- **What is needed**
Your answer should be every line of the entries that has the string "Sarma" in it.

** Material provided follows **

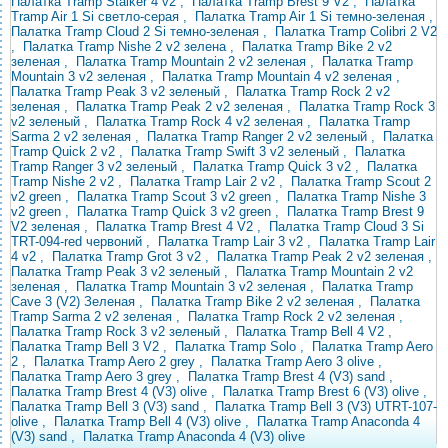
Палатка Tramp Stalker 4 v2
,
Палатка Tramp Brest 9 V2
,
Палатка
Tramp Air 1 Si светло-серая
,
Палатка Tramp Air 1 Si темно-зеленая
,
Палатка Tramp Cloud 2 Si темно-зеленая
,
Палатка Tramp Colibri 2 V2
,
Палатка Tramp Nishe 2 v2 зелена
,
Палатка Tramp Bike 2 v2
зеленая
,
Палатка Tramp Mountain 2 v2 зеленая
,
Палатка Tramp
Mountain 3 v2 зеленая
,
Палатка Tramp Mountain 4 v2 зеленая
,
Палатка Tramp Peak 3 v2 зеленый
,
Палатка Tramp Rock 2 v2
зеленая
,
Палатка Tramp Peak 2 v2 зеленая
,
Палатка Tramp Rock 3
v2 зеленый
,
Палатка Tramp Rock 4 v2 зеленая
,
Палатка Tramp
Sarma 2 v2 зеленая
,
Палатка Tramp Ranger 2 v2 зеленый
,
Палатка
Tramp Quick 2 v2
,
Палатка Tramp Swift 3 v2 зеленый
,
Палатка
Tramp Ranger 3 v2 зеленый
,
Палатка Tramp Quick 3 v2
,
Палатка
Tramp Nishe 2 v2
,
Палатка Tramp Lair 2 v2
,
Палатка Tramp Scout 2
v2 green
,
Палатка Tramp Scout 3 v2 green
,
Палатка Tramp Nishe 3
v2 green
,
Палатка Tramp Quick 3 v2 green
,
Палатка Tramp Brest 9
V2 зеленая
,
Палатка Tramp Brest 4 V2
,
Палатка Tramp Cloud 3 Si
TRT-094-red червоний
,
Палатка Tramp Lair 3 v2
,
Палатка Tramp Lair
4 v2
,
Палатка Tramp Grot 3 v2
,
Палатка Tramp Peak 2 v2 зеленая
,
Палатка Tramp Peak 3 v2 зеленый
,
Палатка Tramp Mountain 2 v2
зеленая
,
Палатка Tramp Mountain 3 v2 зеленая
,
Палатка Tramp
Cave 3 (V2) Зеленая
,
Палатка Tramp Bike 2 v2 зеленая
,
Палатка
Tramp Sarma 2 v2 зеленая
,
Палатка Tramp Rock 2 v2 зеленая
,
Палатка Tramp Rock 3 v2 зеленый
,
Палатка Tramp Bell 4 V2
,
Палатка Tramp Bell 3 V2
,
Палатка Tramp Solo
,
Палатка Tramp Aero
2
,
Палатка Tramp Aero 2 grey
,
Палатка Tramp Aero 3 olive
,
Палатка Tramp Aero 3 grey
,
Палатка Tramp Brest 4 (V3) sand
,
Палатка Tramp Brest 4 (V3) olive
,
Палатка Tramp Brest 6 (V3) olive
,
Палатка Tramp Bell 3 (V3) sand
,
Палатка Tramp Bell 3 (V3) UTRT-107-
olive
,
Палатка Tramp Bell 4 (V3) olive
,
Палатка Tramp Anaconda 4
(V3) sand
,
Палатка Tramp Anaconda 4 (V3) olive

** End of Material provided **

- **Response box**
Sarma 2 v2 зеленая
Tramp Sarma 2 v2 зеленая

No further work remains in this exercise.